Equal Play: Title IX and Social Change

Professors Nancy Hogshead-Makar (Florida Coastal) and Andrew Zimbalist (Smith) have edited a new anthology called Equal Play: Title IX and Social Change. Equal Play compiles a wide variety of sources including legislative and regulatory material, judicial opinions, scholarly commentary, political commentary, and sports writing. Its presentation of this material conveys the mutually-constitutive relationship between law and culture in the area of gender equality and sport.

Part I contextualizes Title IX with excerpt from scholars like Susan Cahn and Welch Suggs and sports writers for SI and ESPN.com that convey the challenges and obstacles for female athletes prior to Title IX's inception. Part II provides a snapshot of the legal and political efforts to secure Title IX and its application to athletics. In addition to the statute, the implementing regulations, and the policy interpretation, the editors also include evidence of failed efforts to weaken or neutralize Title IX, like Senator Bayh's statement in opposition to the Tower Amendment, which had it passed would have exempted revenue-producing sports from the Title IX, and a district court opinion rejecting the NCAA's efforts to undermine Title IX's application to athletics.

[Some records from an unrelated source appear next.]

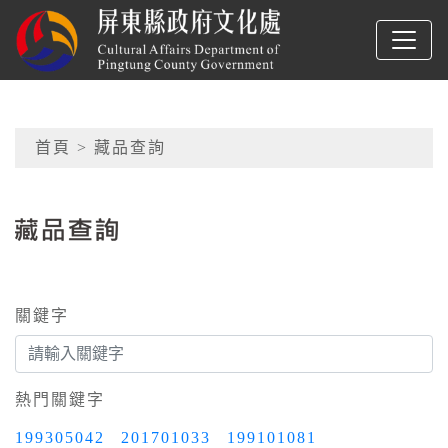
跳到主要內容
屏東縣政府文化處
網頁導覽
首頁
> 藏品查詢
:::
藏品查詢
關鍵字
熱門關鍵字
199305042
201701033
199101081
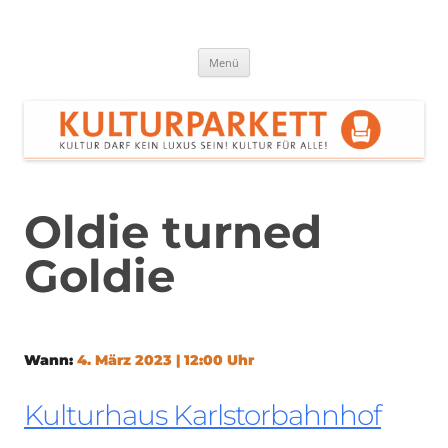
Zum
Inhalt
springen
Kulturparkett Rhein-Neckar
Kultur darf kein Luxus sein!
Menü
Oldie turned
Goldie
Wann:
4. März 2023 | 12:00 Uhr
Kulturhaus Karlstorbahnhof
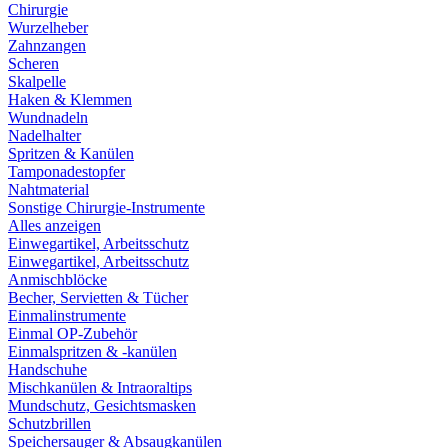
Chirurgie
Wurzelheber
Zahnzangen
Scheren
Skalpelle
Haken & Klemmen
Wundnadeln
Nadelhalter
Spritzen & Kanülen
Tamponadestopfer
Nahtmaterial
Sonstige Chirurgie-Instrumente
Alles anzeigen
Einwegartikel, Arbeitsschutz
Einwegartikel, Arbeitsschutz
Anmischblöcke
Becher, Servietten & Tücher
Einmalinstrumente
Einmal OP-Zubehör
Einmalspritzen & -kanülen
Handschuhe
Mischkanülen & Intraoraltips
Mundschutz, Gesichtsmasken
Schutzbrillen
Speichersauger & Absaugkanülen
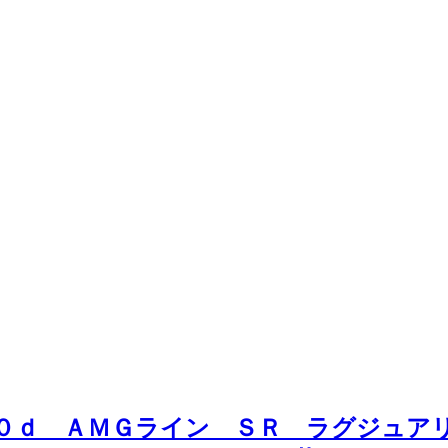
５０ｄ ＡＭＧライン ＳＲ ラグジュ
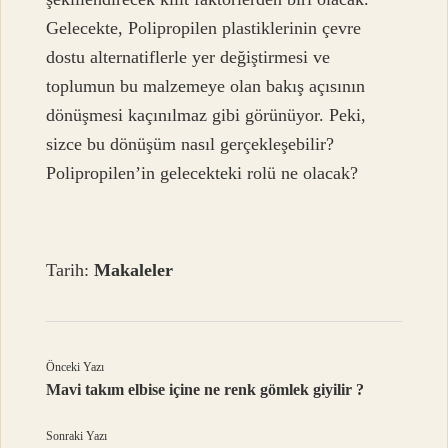
Gelecekte, Polipropilen plastiklerinin çevre
dostu alternatiflerle yer değiştirmesi ve
toplumun bu malzemeye olan bakış açısının
dönüşmesi kaçınılmaz gibi görünüyor. Peki,
sizce bu dönüşüm nasıl gerçekleşebilir?
Polipropilen’in gelecekteki rolü ne olacak?
Tarih:
Makaleler
Önceki Yazı
Mavi takım elbise içine ne renk gömlek giyilir ?
Sonraki Yazı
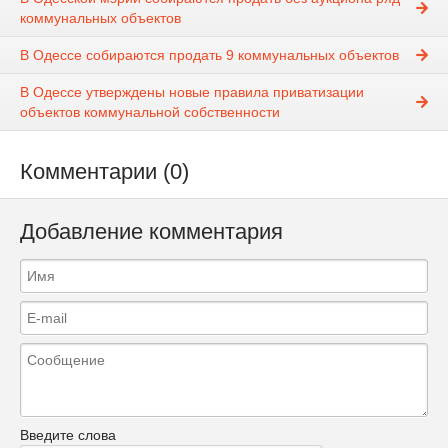
коммунальных объектов
В Одессе собираются продать 9 коммунальных объектов
В Одессе утверждены новые правила приватизации
объектов коммунальной собственности
Комментарии (0)
Добавление комментария
Введите слова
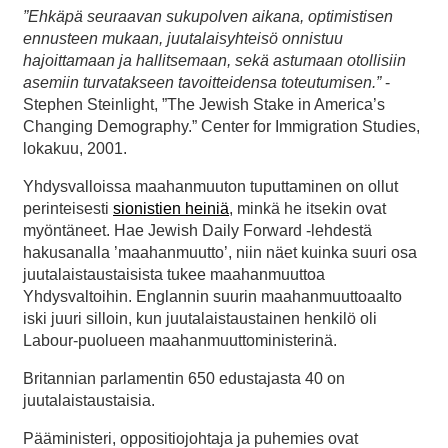
”Ehkäpä seuraavan sukupolven aikana, optimistisen
ennusteen mukaan, juutalaisyhteisö onnistuu
hajoittamaan ja hallitsemaan, sekä astumaan otollisiin
asemiin turvatakseen tavoitteidensa toteutumisen.”
-
Stephen Steinlight, ”The Jewish Stake in America’s
Changing Demography.” Center for Immigration Studies,
lokakuu, 2001.
Yhdysvalloissa maahanmuuton tuputtaminen on ollut
perinteisesti
sionistien heiniä
, minkä he itsekin ovat
myöntäneet. Hae Jewish Daily Forward -lehdestä
hakusanalla ’maahanmuutto’, niin näet kuinka suuri osa
juutalaistaustaisista tukee maahanmuuttoa
Yhdysvaltoihin. Englannin suurin maahanmuuttoaalto
iski juuri silloin, kun juutalaistaustainen henkilö oli
Labour-puolueen maahanmuuttoministerinä.
Britannian parlamentin 650 edustajasta 40 on
juutalaistaustaisia.
Pääministeri, oppositiojohtaja ja puhemies ovat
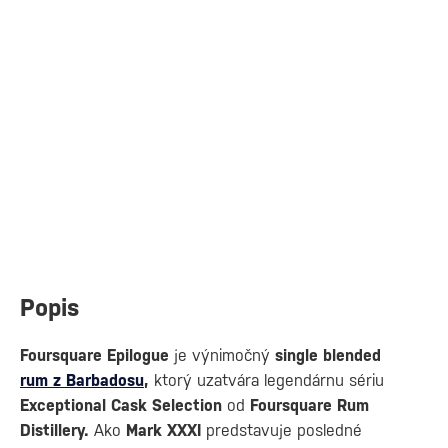
Popis
Foursquare Epilogue
je výnimočný
single blended
rum z Barbadosu
,
ktorý uzatvára legendárnu sériu
Exceptional Cask Selection
od
Foursquare Rum
Distillery.
Ako
Mark XXXI
predstavuje posledné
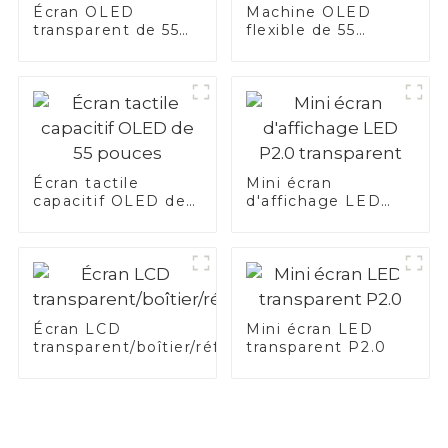
Écran OLED
Machine OLED
transparent de 55
flexible de 55
pouces
pouces
Écran tactile
Mini écran
capacitif OLED de
d'affichage LED
55 pouces
P2.0 transparent
Écran LCD
Mini écran LED
transparent/boîtier/réfrigérateur
transparent P2.0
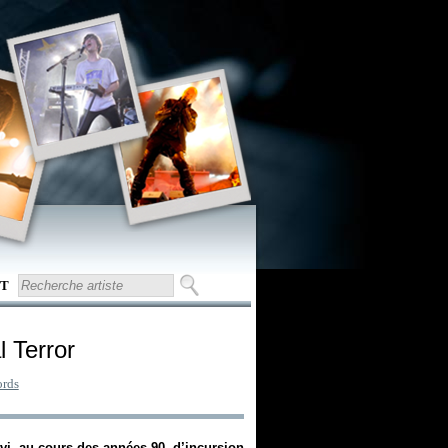
T
l Terror
ords
vi, au cours des années 90, d’incursion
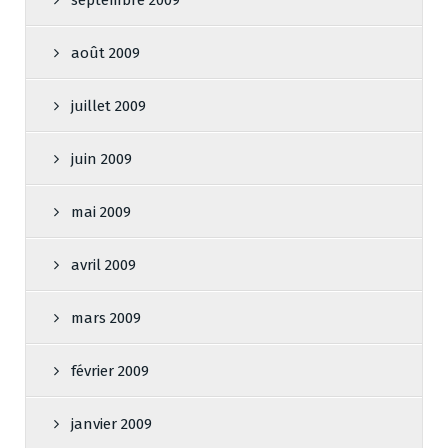
septembre 2009
août 2009
juillet 2009
juin 2009
mai 2009
avril 2009
mars 2009
février 2009
janvier 2009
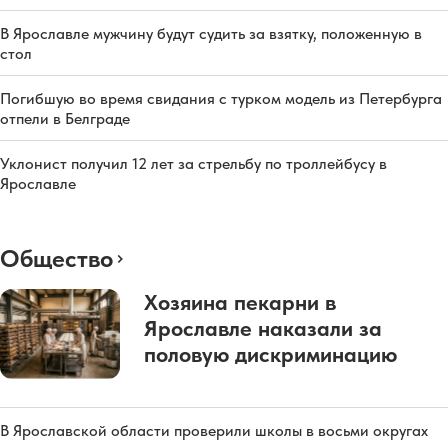
В Ярославле мужчину будут судить за взятку, положенную в
стол
Погибшую во время свидания с турком модель из Петербурга
отпели в Белграде
Уклонист получил 12 лет за стрельбу по троллейбусу в
Ярославле
Общество
Хозяина пекарни в
Ярославле наказали за
половую дискриминацию
В Ярославской области проверили школы в восьми округах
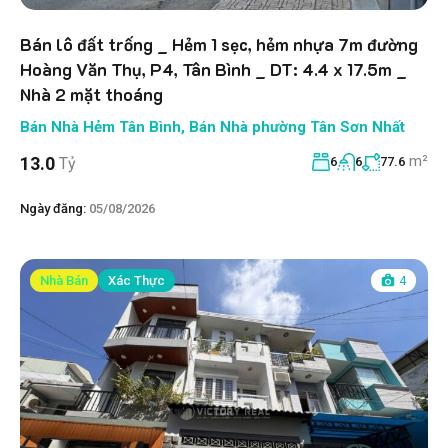
Bán lô đất trống _ Hẻm 1 sẹc, hẻm nhựa 7m đường
Hoàng Văn Thụ, P4, Tân Bình _ DT: 4.4 x 17.5m _
Nhà 2 mặt thoáng
Bán Nhà Hẻm Tân Bình
,
Bán Nhà phường Tân Sơn Nhất
m²
13.0
Tỷ
6
6
77.6
Ngày đăng:
05/08/2026
Nhà Bán
Xác Thực
4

Part III focuses on Title IX in in the 1980s and is appropriately titled "The Initial Backlash." The editors excerpt from the Court's Grove City College decision, which limited Title IX's applicability to programs receiving federal funds, until Congress reversed the ruling in 1987 (the legislation is also included). They also describe the NCAA's change in strategy from opposing Title IX to taking over women's sports and its governing body, the AIAW. By including an excerpt from Professor Gary Roberts's address to the Knight Commission, the authors convey that the NCAA's absorption of the AIAW expanded concern about commercialization to now include women's sport.

In Part IV the theme changes from backlash to progress as the focus shifts to the 1990s. Excerpts include the First Circuit's decision in Cohen v. Brown University, which favorably construed the three-prong test, and Mariah Burton Nelson's examination of the benefits of athletic participation for women and girls. But in Part V, the current decade, the backlash theme returns. On offense we see the National Wrestling Coach's Association, Jessica Gavora, the Department of Ed, and the Commission on Opportunity in Athletics all challenging Title IX's legality, principle, and application. On defense we see Donna de Varona and Julie Foudy, Don Sabo and Christine Grant, and the editors themselves all attempting to neutralizing the offensive strike with reason, evidence, and statistics.

By dividing up the book this way, the editors shine the spotlight on the persistent struggle to sustain and protect Title IX, an important project that countermands the popular mythology of Title IX as a thirty-five year feel-good story for girls and women in sport. The reader can't help but parallel the backlash of today and that of the 1980s and internalize the fragility of the law, which faced/faces serious legal and cultural opposition. At the same time, the progress chapters show exactly why it is so important to continue the struggle to overcome resistance backlash and fully realize the equality promise of Title IX.